By Atoyebi Nike
President Bola Tinubu has directed a comprehensive review of deductions and revenue retention practices by major federal revenue-generating agencies to improve public savings, enhance spending efficiency, and unlock resources for economic growth.
Minister of Finance and Coordinating Minister of the Economy, Wale Edun, disclosed the directive while briefing State House correspondents after Wednesday’s Federal Executive Council (FEC) meeting in Abuja.
Agencies targeted for review include the Federal Inland Revenue Service (FIRS), Nigeria Customs Service (NCS), Nigerian Upstream Petroleum Regulatory Commission (NUPRC), Nigerian Maritime Administration and Safety Agency (NIMASA), and Nigerian National Petroleum Company (NNPC) Limited.
According to Edun, the president specifically ordered a reassessment of NNPC’s 30% management fee and 30% frontier exploration deduction under the Petroleum Industry Act.
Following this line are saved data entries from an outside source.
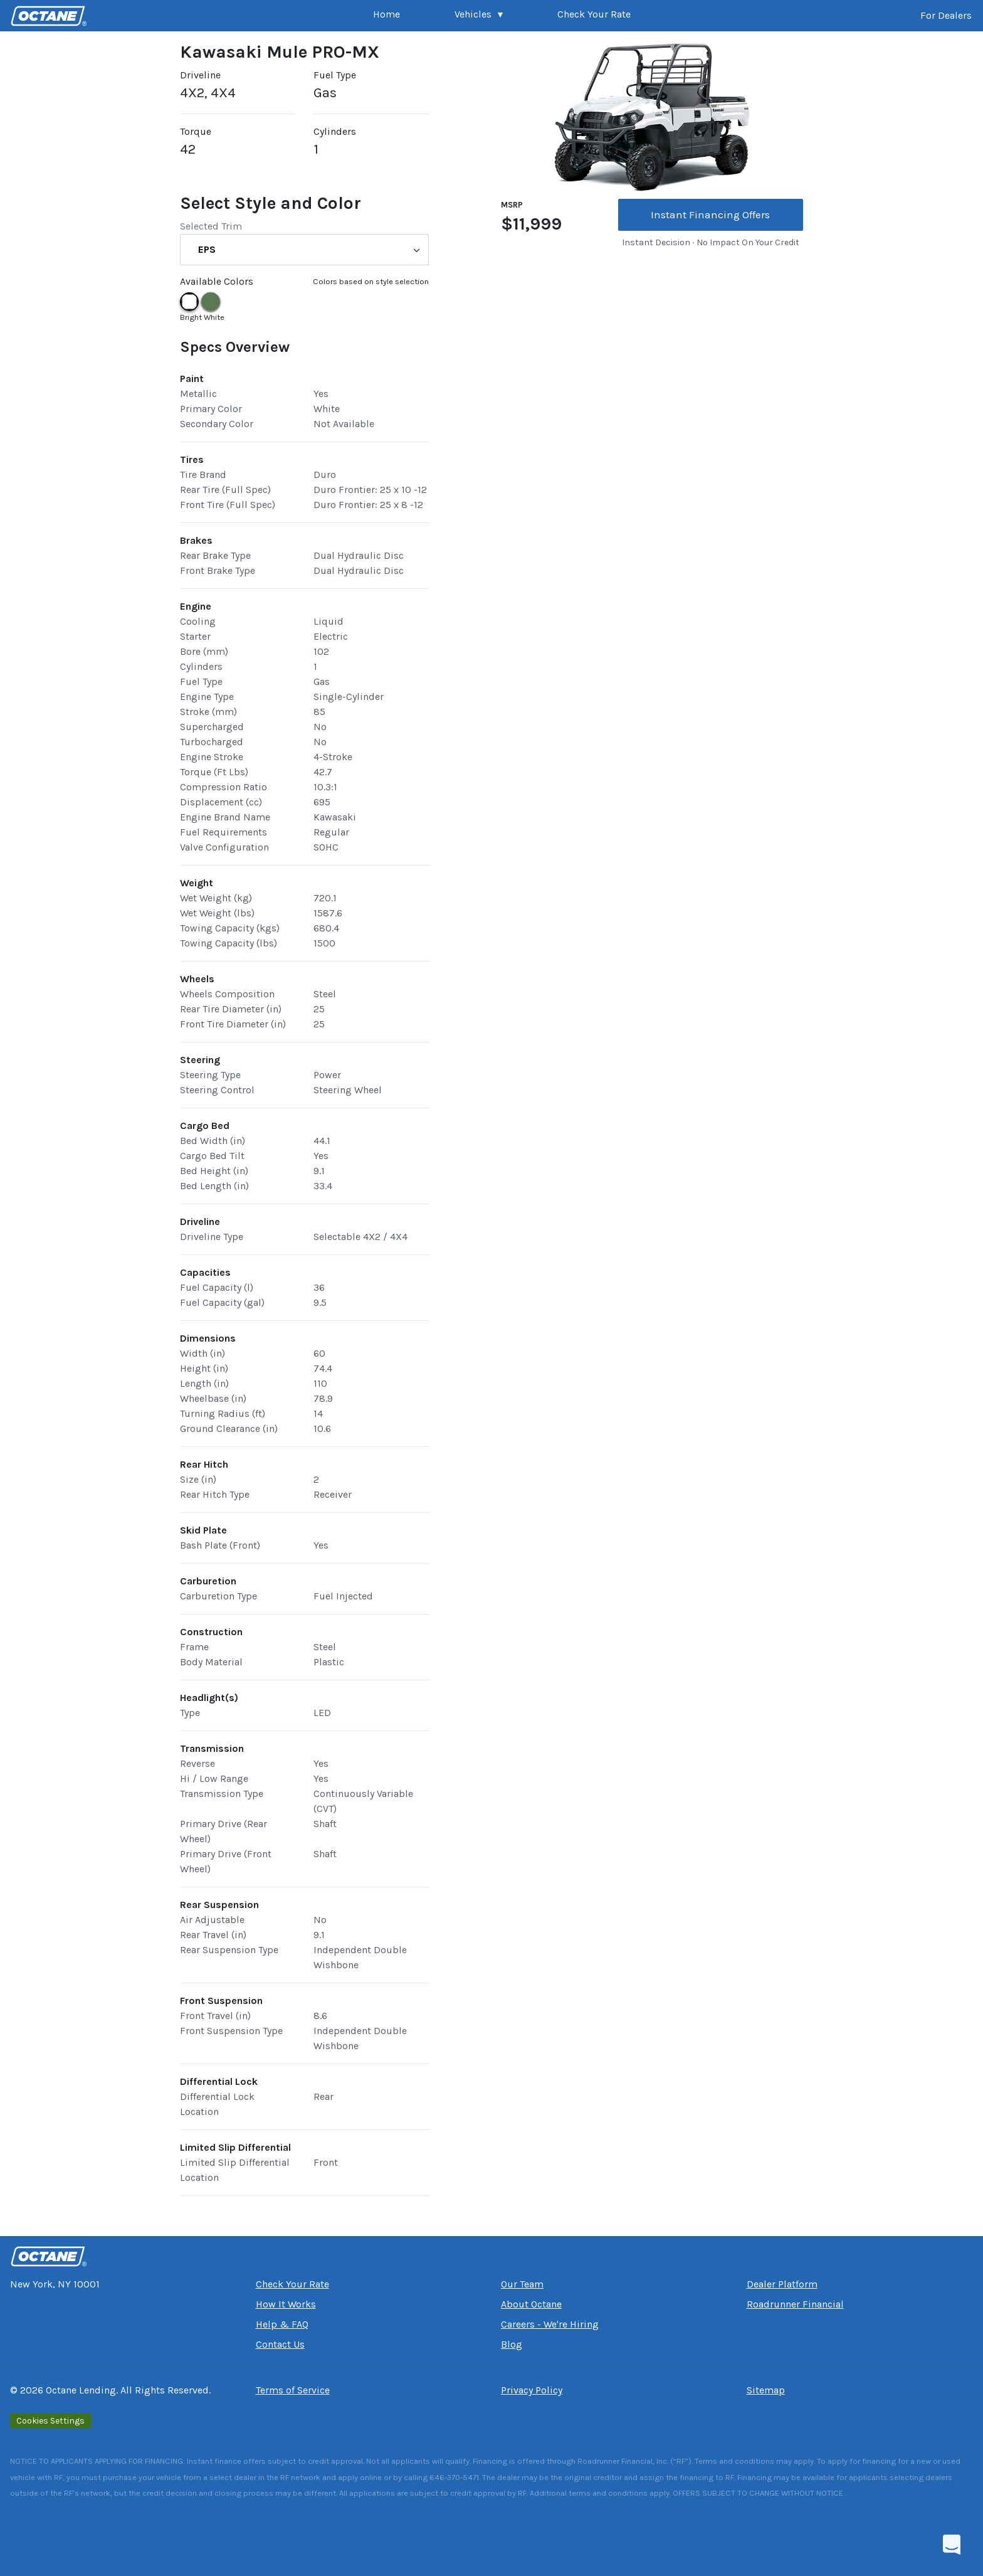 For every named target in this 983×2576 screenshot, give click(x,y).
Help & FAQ (282, 2324)
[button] (478, 15)
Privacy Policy (531, 2390)
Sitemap (766, 2390)
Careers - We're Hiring (550, 2324)
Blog (511, 2344)
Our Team (522, 2284)
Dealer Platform (782, 2284)
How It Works (286, 2304)
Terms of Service (293, 2390)
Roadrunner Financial (795, 2304)
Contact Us (280, 2344)
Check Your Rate (594, 14)
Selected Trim (211, 226)
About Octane (531, 2304)
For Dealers (946, 15)
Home (386, 14)
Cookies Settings (50, 2420) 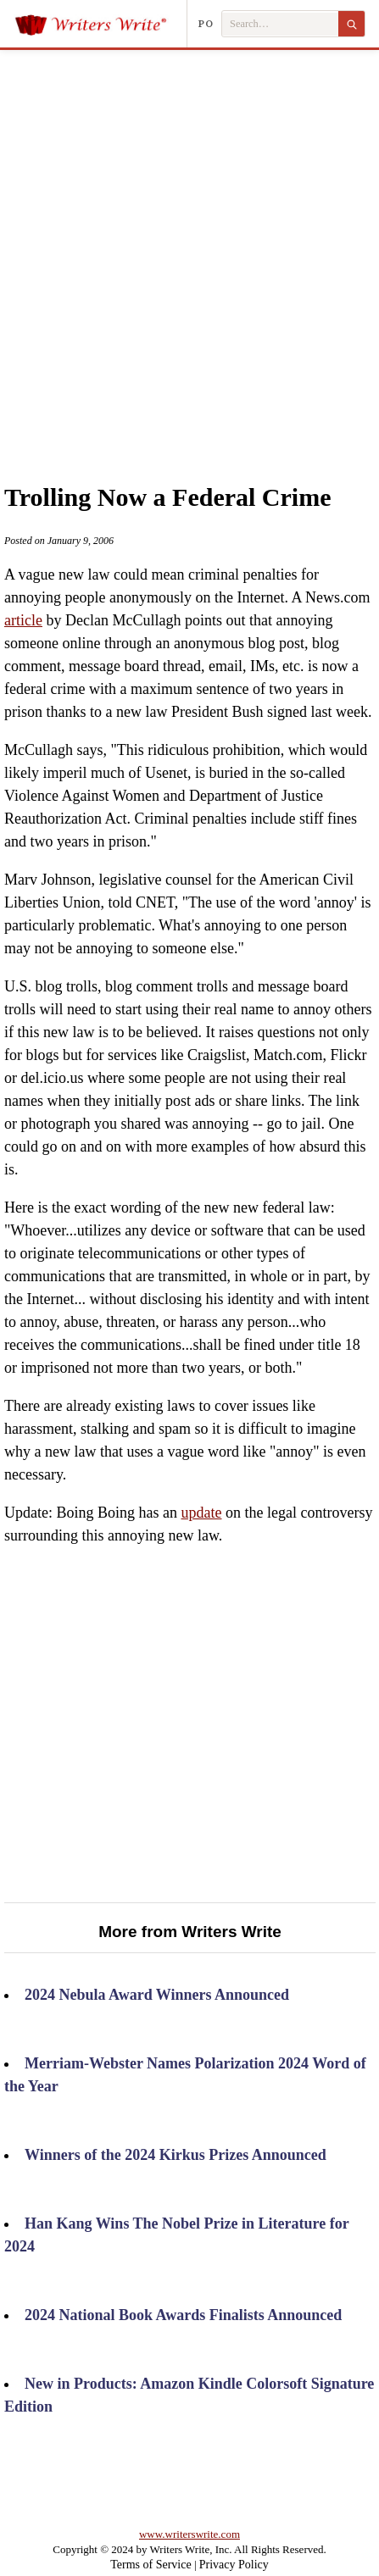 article (23, 620)
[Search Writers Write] (280, 24)
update (201, 1512)
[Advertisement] (189, 247)
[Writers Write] (100, 23)
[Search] (351, 23)
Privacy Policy (234, 2564)
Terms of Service (150, 2564)
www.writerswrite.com (189, 2534) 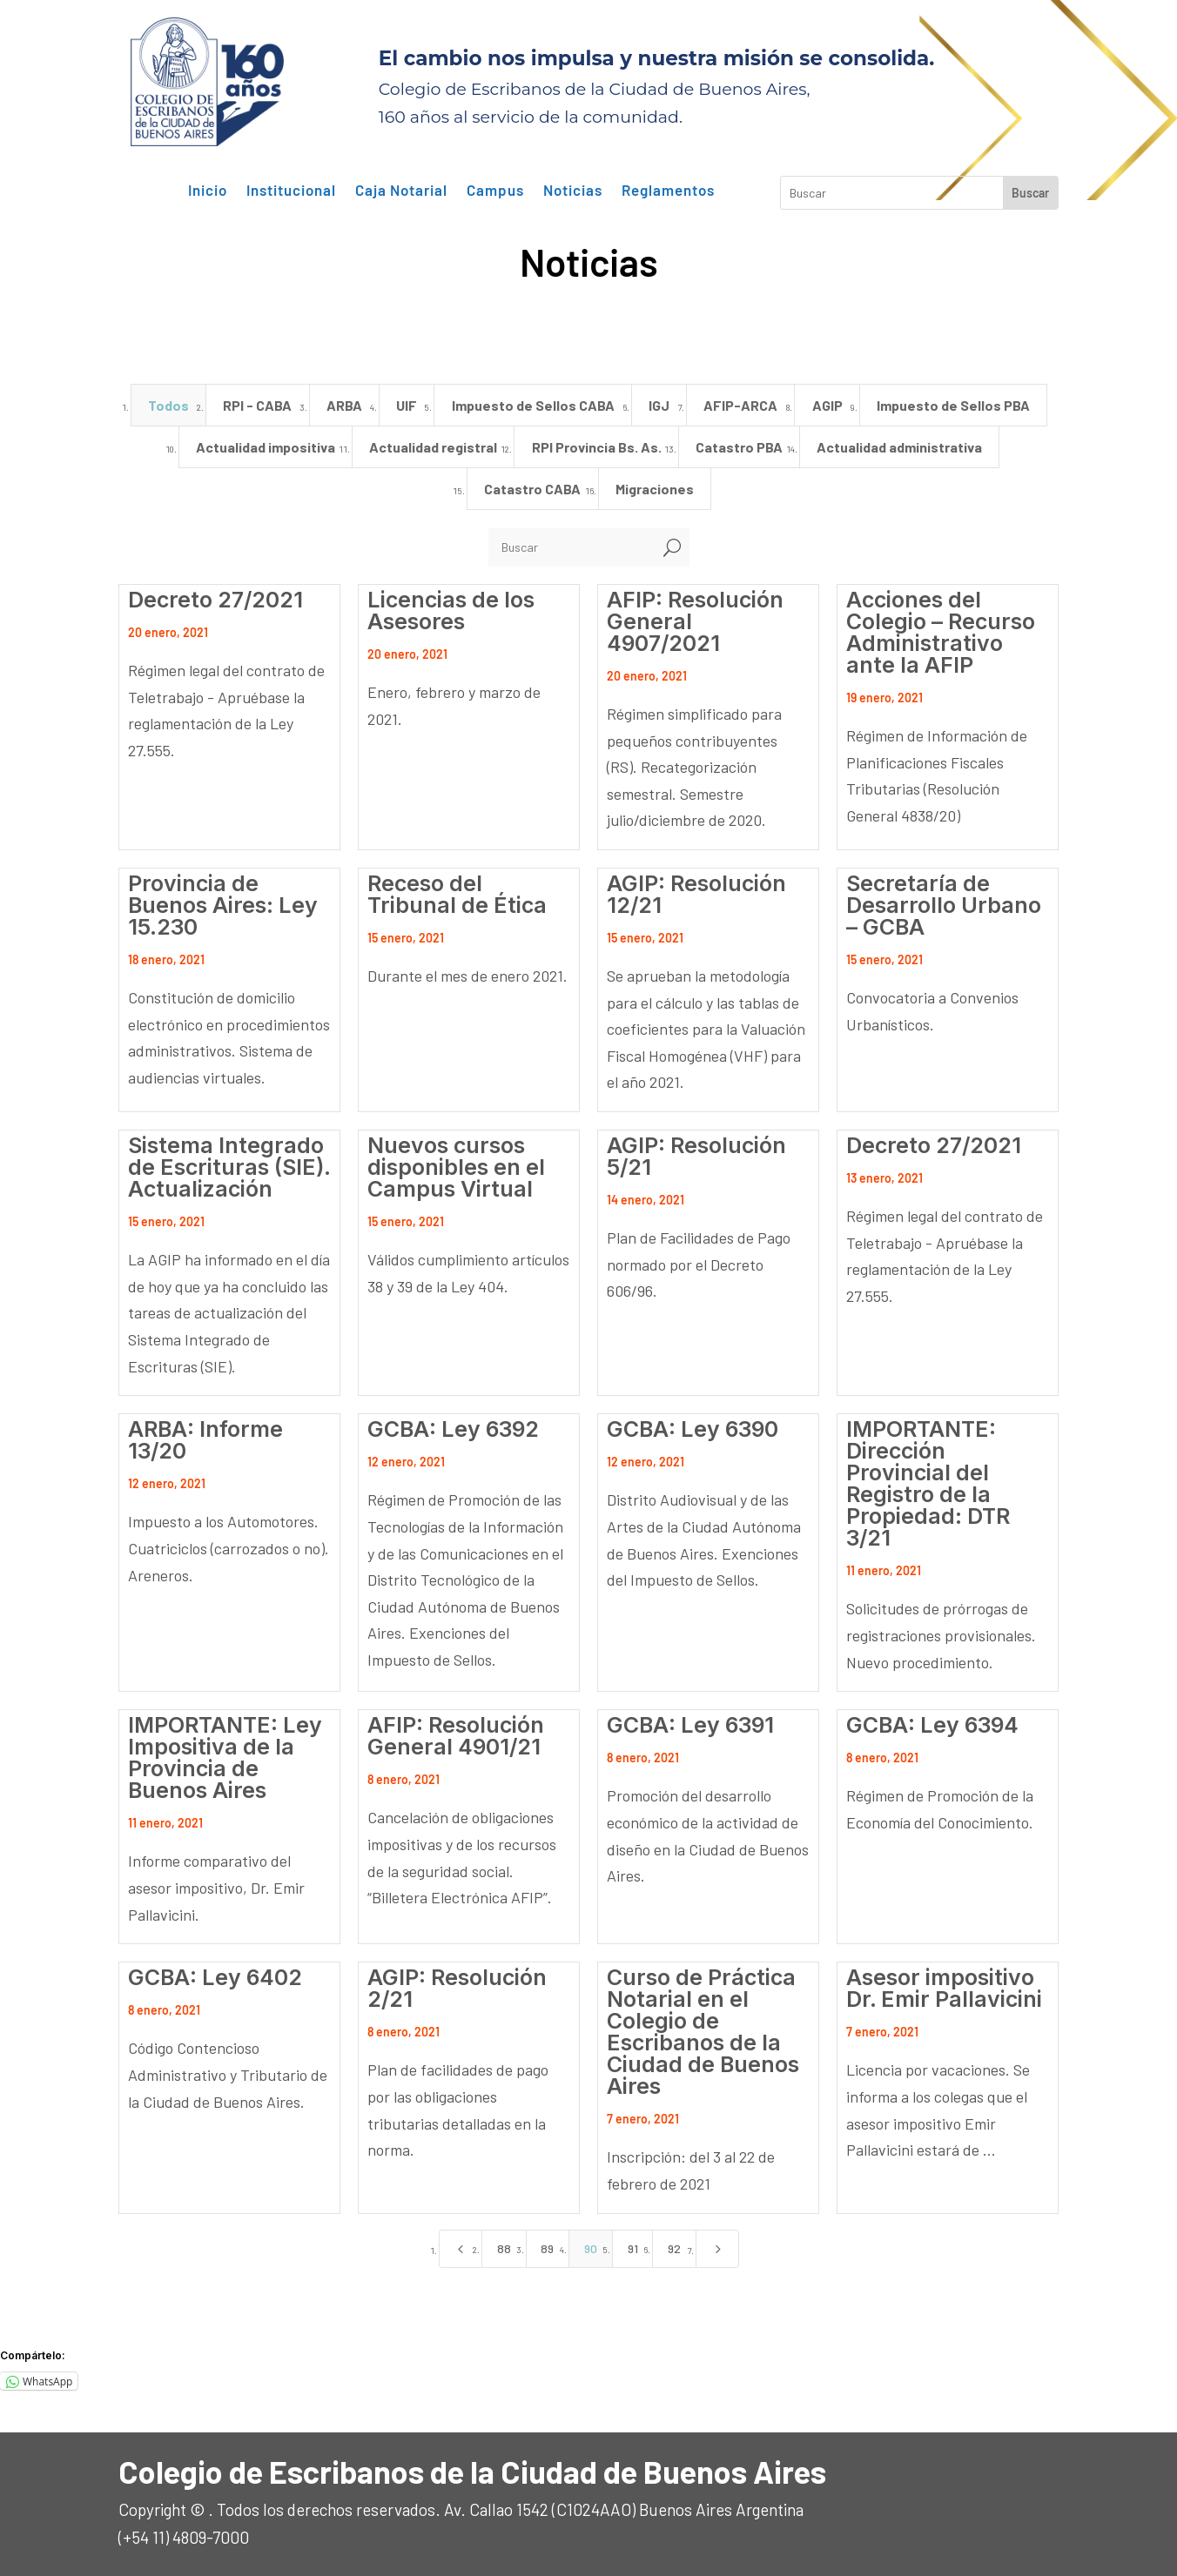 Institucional (291, 190)
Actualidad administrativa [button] (899, 447)
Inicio (207, 190)
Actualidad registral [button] (433, 447)
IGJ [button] (659, 405)
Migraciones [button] (654, 488)
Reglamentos (668, 190)
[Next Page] (717, 2249)
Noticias (572, 190)
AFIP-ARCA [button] (740, 405)
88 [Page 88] (504, 2248)
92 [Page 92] (674, 2248)
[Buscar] (571, 547)
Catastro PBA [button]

The Economic Management Team, chaired by Edun, is to present actionable recommendations to the FEC.
“Currently, public investment as a share of GDP stands at just 5%, largely due to insufficient public savings,” Edun quoted the President as saying. “We must optimize every available naira to sustain our momentum and finance growth, especially in a time of global liquidity constraints.”
Tinubu linked the move to broader reforms aimed at dismantling economic distortions, restoring policy credibility, and attracting investment. He reiterated his administration’s goal of achieving a $1 trillion economy by 2030, with a minimum growth rate of 7% by 2027.
He also referenced the International Monetary Fund’s July 2025 Article IV Report, which he said affirms Nigeria’s investment-led growth trajectory.